[Records shown]:
____________

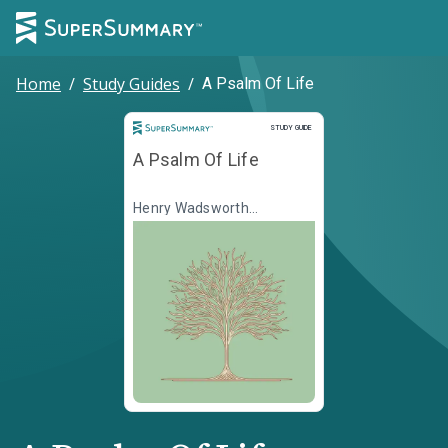
Home
/
Study Guides
/
A Psalm Of Life
Study Guide
STUDY GUIDE
A Psalm Of Life
Henry Wadsworth
Longfellow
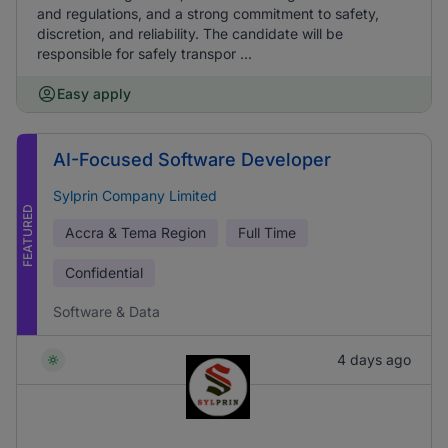
and regulations, and a strong commitment to safety,
discretion, and reliability. The candidate will be
responsible for safely transpor ...
Easy apply
AI-Focused Software Developer
Sylprin Company Limited
FEATURED
Accra & Tema Region
Full Time
Confidential
Software & Data
4 days ago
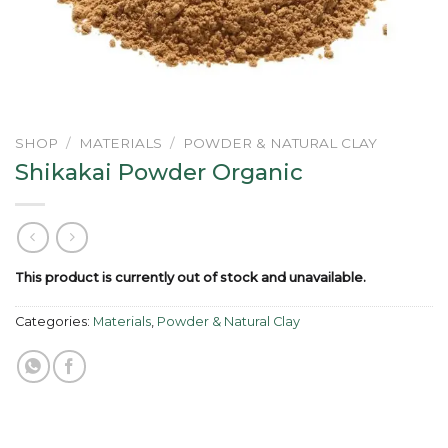
SHOP
/
MATERIALS
/
POWDER & NATURAL CLAY
Shikakai Powder Organic
This product is currently out of stock and unavailable.
Categories:
Materials
,
Powder & Natural Clay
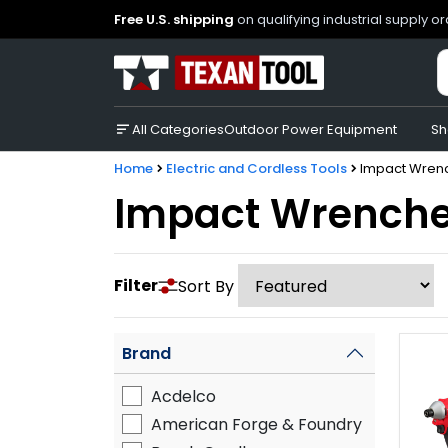
Free U.S. shipping
on qualifying industrial supply o
All Categories
Outdoor Power Equipment
Sh
Home
Electric and Cordless Tools
Impact Wren
Impact Wrench
Filter
Sort By
Brand
Acdelco
American Forge & Foundry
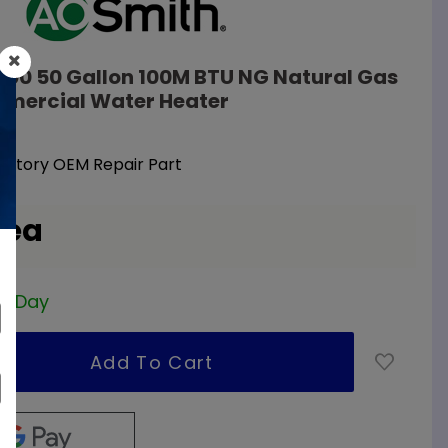
100 50 Gallon 100M BTU NG Natural Gas
mercial Water Heater
Factory OEM Repair Part
 ea
ss Day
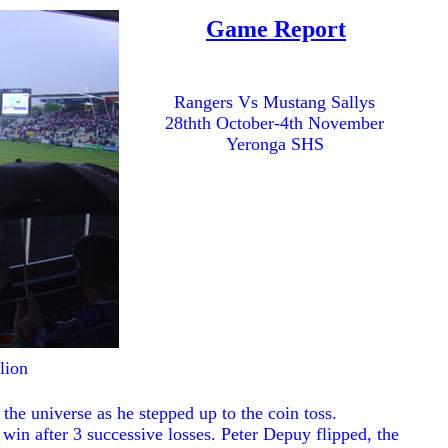
Game Report
Rangers Vs Mustang Sallys
28thth October-4th November
Yeronga SHS
lion
the universe as he stepped up to the coin toss.
o win after 3 successive losses. Peter Depuy flipped, the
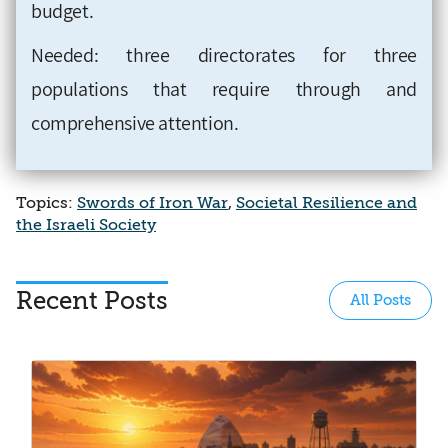
budget.
Needed: three directorates for three
populations that require through and
comprehensive attention.
Topics:
Swords of Iron War
,
Societal Resilience and
the Israeli Society
Recent Posts
All Posts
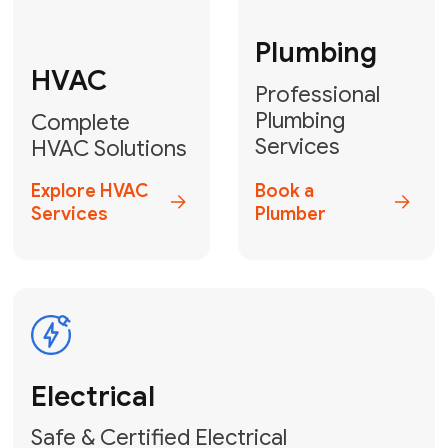
Fix My Water
Heater
GET YOUR FREE ESTIMATE TODAY
Don't Lose Your
Cool! Contact Us
or Book Your
Service Online
HVAC Services Florida is your top-
rated local partner for fast, reliable,
and professional climate control
solutions across Miami-Dade,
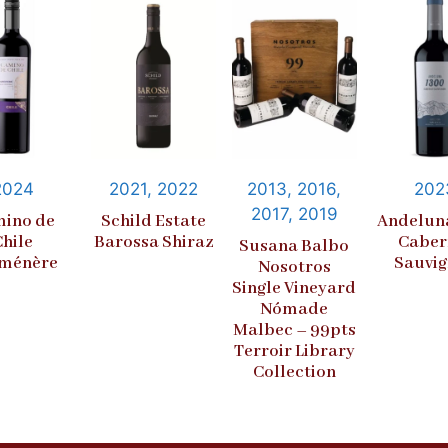
2024
2021, 2022
2013, 2016,
202
2017, 2019
ino de
Schild Estate
Andelun
Chile
Barossa Shiraz
Caber
Susana Balbo
ménère
Sauvi
Nosotros
Single Vineyard
Nómade
Malbec – 99pts
Terroir Library
Collection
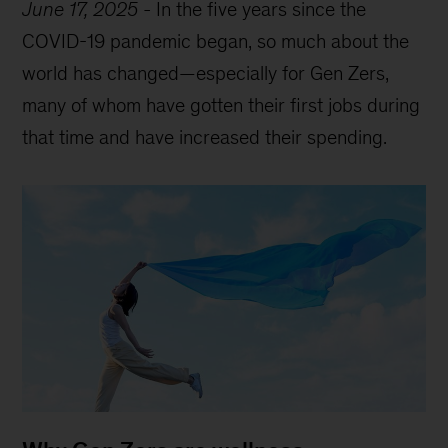
June 17, 2025
-
In the five years since the
COVID-19 pandemic began, so much about the
world has changed—especially for Gen Zers,
many of whom have gotten their first jobs during
that time and have increased their spending.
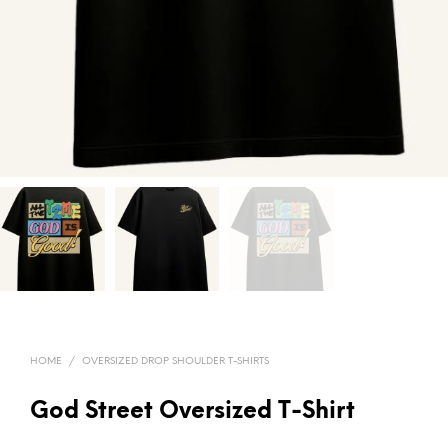
HOME
/
OVERSIZED DROP SHOULDER T-SHIRTS
God Street Oversized T-Shirt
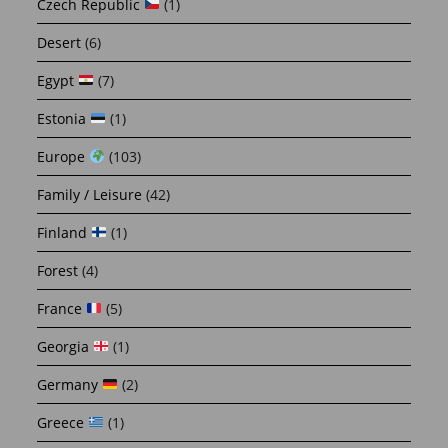
Czech Republic
(1)
Desert
(6)
Egypt
(7)
Estonia
(1)
Europe
(103)
Family / Leisure
(42)
Finland
(1)
Forest
(4)
France
(5)
Georgia
(1)
Germany
(2)
Greece
(1)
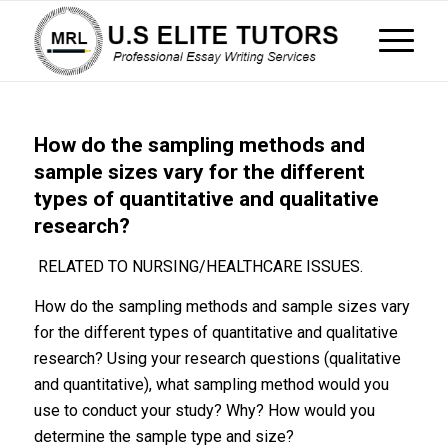
How do the sampling methods and
sample sizes vary for the different
types of quantitative and qualitative
research?
RELATED TO NURSING/HEALTHCARE ISSUES.
How do the sampling methods and sample sizes vary
for the different types of quantitative and qualitative
research? Using your research questions (qualitative
and quantitative), what sampling method would you
use to conduct your study? Why? How would you
determine the sample type and size?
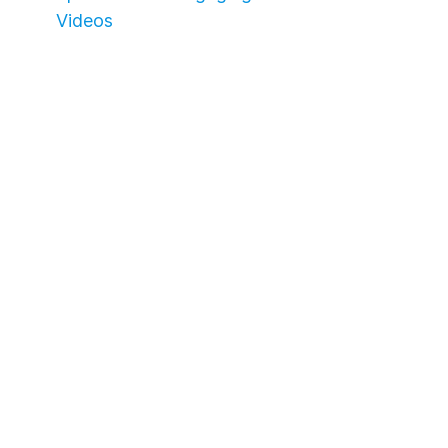
Videos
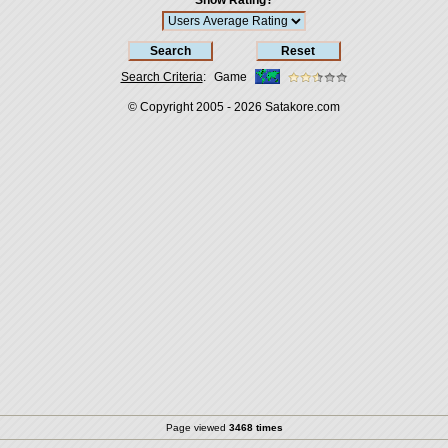
Show Rating?
Search Criteria
:
Game
© Copyright 2005 - 2026
Satakore.com
Page viewed
3468 times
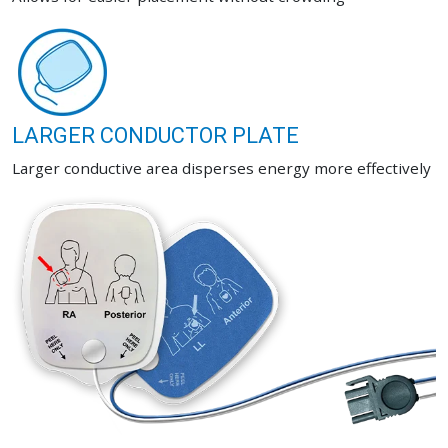
LARGER CONDUCTOR PLATE
Larger conductive area disperses energy more effectively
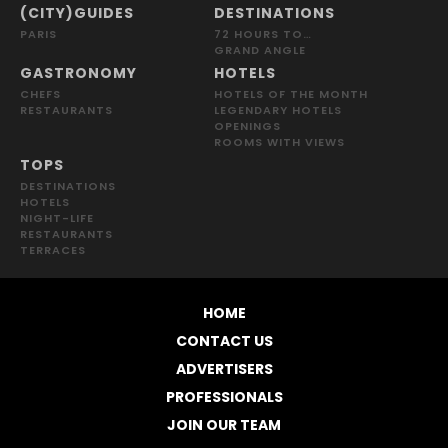
(CITY)GUIDES
DESTINATIONS
PARIS
72 HOURS TO…
GRAND ANGLE
GASTRONOMY
HOTELS
CHEFS
HOTELS OF THE MONTH
RESTAURANTS
LEGENDARY HOTELS
OPENINGS
ROOMS WITH VIEWS
TOPS
DESTINATIONS
HOTELS
NIGHT-LIFE
RESTAURANTS
TERRACES
HOME
CONTACT US
ADVERTISERS
PROFESSIONALS
JOIN OUR TEAM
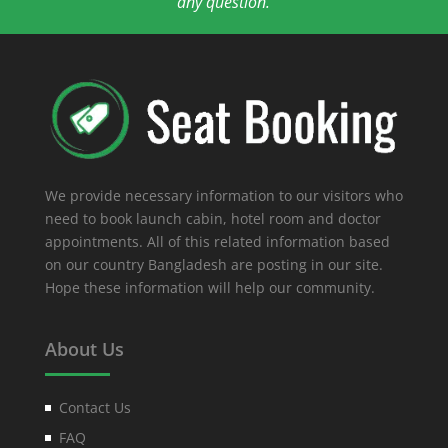
any question.
We provide necessary information to our visitors who
need to book launch cabin, hotel room and doctor
appointments. All of this related information based
on our country Bangladesh are posting in our site.
Hope these information will help our community.
About Us
Contact Us
FAQ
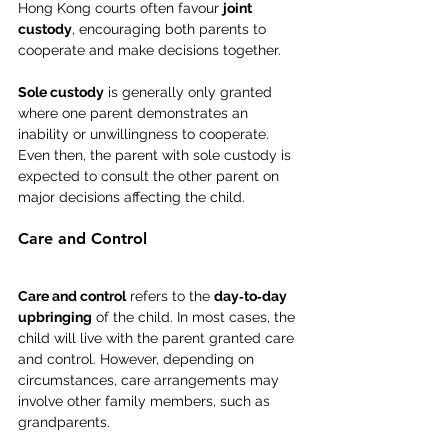
Hong Kong courts often favour 
joint 
custody
, encouraging both parents to 
cooperate and make decisions together.
Sole custody
 is generally only granted 
where one parent demonstrates an 
inability or unwillingness to cooperate. 
Even then, the parent with sole custody is 
expected to consult the other parent on 
major decisions affecting the child.
Care and Control
Care and control
 refers to the 
day‑to‑day 
upbringing
 of the child. In most cases, the 
child will live with the parent granted care 
and control. However, depending on 
circumstances, care arrangements may 
involve other family members, such as 
grandparents.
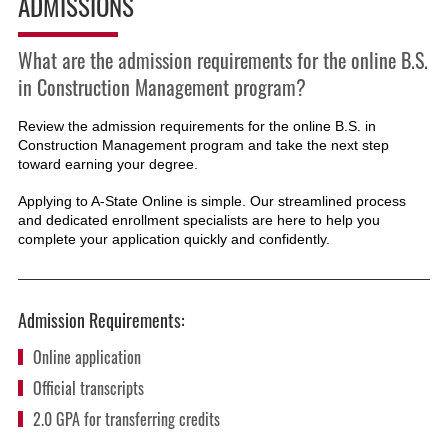
ADMISSIONS
What are the admission requirements for the online B.S.
in Construction Management program?
Review the admission requirements for the online B.S. in
Construction Management
program and take the next step
toward earning your degree.
Applying to A-State Online is simple. Our streamlined process
and dedicated enrollment specialists are here to help you
complete your application quickly and confidently.
Admission Requirements:
Online application
Official transcripts
2.0 GPA for transferring credits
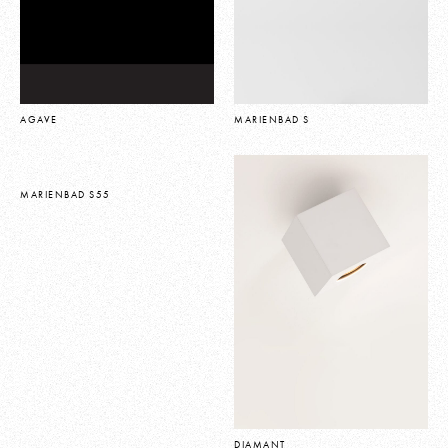
AGAVE
MARIENBAD S
MARIENBAD S55
DIAMANT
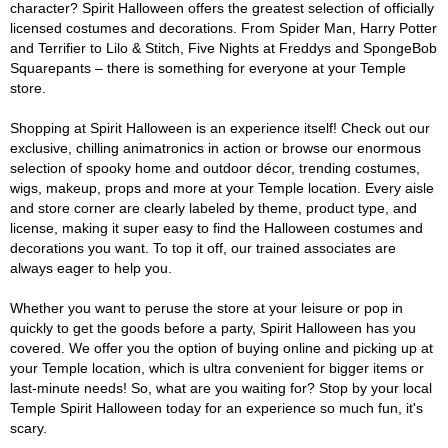
character? Spirit Halloween offers the greatest selection of officially
licensed costumes and decorations. From Spider Man, Harry Potter
and Terrifier to Lilo & Stitch, Five Nights at Freddys and SpongeBob
Squarepants – there is something for everyone at your Temple
store.
Shopping at Spirit Halloween is an experience itself! Check out our
exclusive, chilling animatronics in action or browse our enormous
selection of spooky home and outdoor décor, trending costumes,
wigs, makeup, props and more at your Temple location. Every aisle
and store corner are clearly labeled by theme, product type, and
license, making it super easy to find the Halloween costumes and
decorations you want. To top it off, our trained associates are
always eager to help you.
Whether you want to peruse the store at your leisure or pop in
quickly to get the goods before a party, Spirit Halloween has you
covered. We offer you the option of buying online and picking up at
your Temple location, which is ultra convenient for bigger items or
last-minute needs! So, what are you waiting for? Stop by your local
Temple Spirit Halloween today for an experience so much fun, it's
scary.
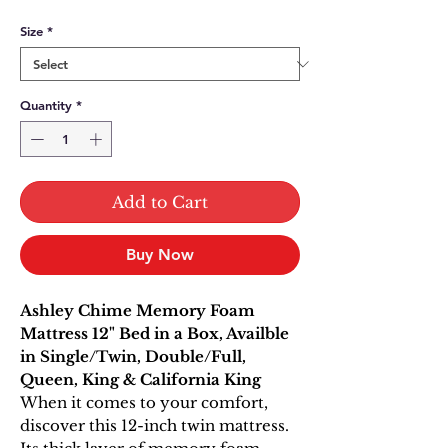
Size
*
Quantity
*
Add to Cart
Buy Now
Ashley Chime Memory Foam
Mattress 12" Bed in a Box, Availble
in Single/Twin, Double/Full,
Queen, King & California King
When it comes to your comfort,
discover this 12-inch twin mattress.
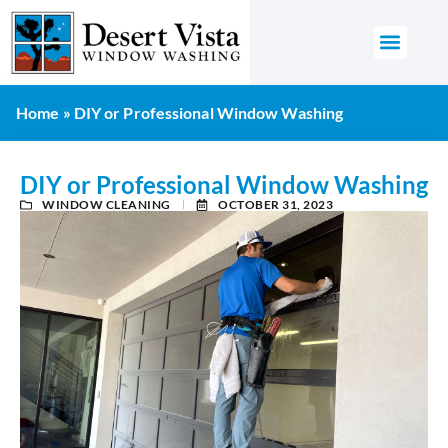
GET AN 
Home
»
DIY or Professional Window Washing
DIY or Professional Window Washing
WINDOW CLEANING
OCTOBER 31, 2023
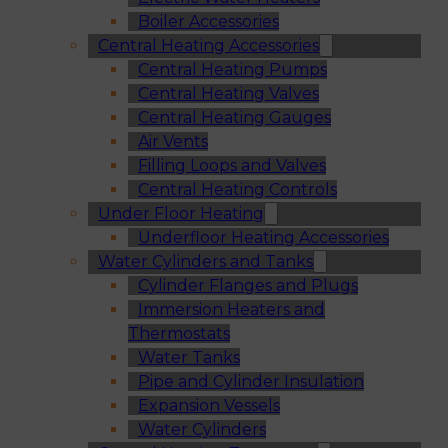
Boiler Accessories
Central Heating Accessories
Central Heating Pumps
Central Heating Valves
Central Heating Gauges
Air Vents
Filling Loops and Valves
Central Heating Controls
Under Floor Heating
Underfloor Heating Accessories
Water Cylinders and Tanks
Cylinder Flanges and Plugs
Immersion Heaters and
Thermostats
Water Tanks
Pipe and Cylinder Insulation
Expansion Vessels
Water Cylinders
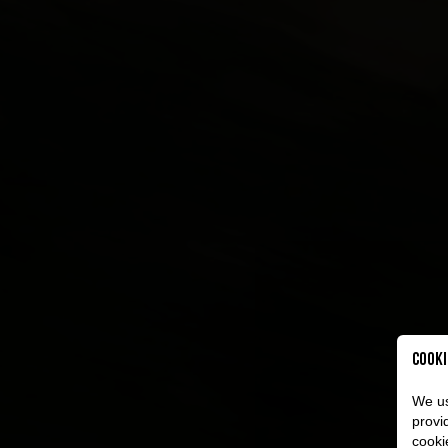
Cooki
We us
provi
cooki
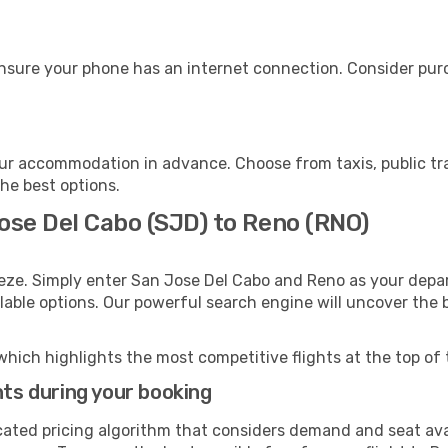
nsure your phone has an internet connection. Consider purch
ur accommodation in advance. Choose from taxis, public tra
the best options.
ose Del Cabo (SJD) to Reno (RNO)
eze. Simply enter San Jose Del Cabo and Reno as your depart
ilable options. Our powerful search engine will uncover the
which highlights the most competitive flights at the top of 
hts during your booking
cated pricing algorithm that considers demand and seat avai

____________

[Prompt]: Search the data above for the string "Cylinders". Report every line where it is found.

[Answer box]:
Water Cylinders and Tanks
Water Cylinders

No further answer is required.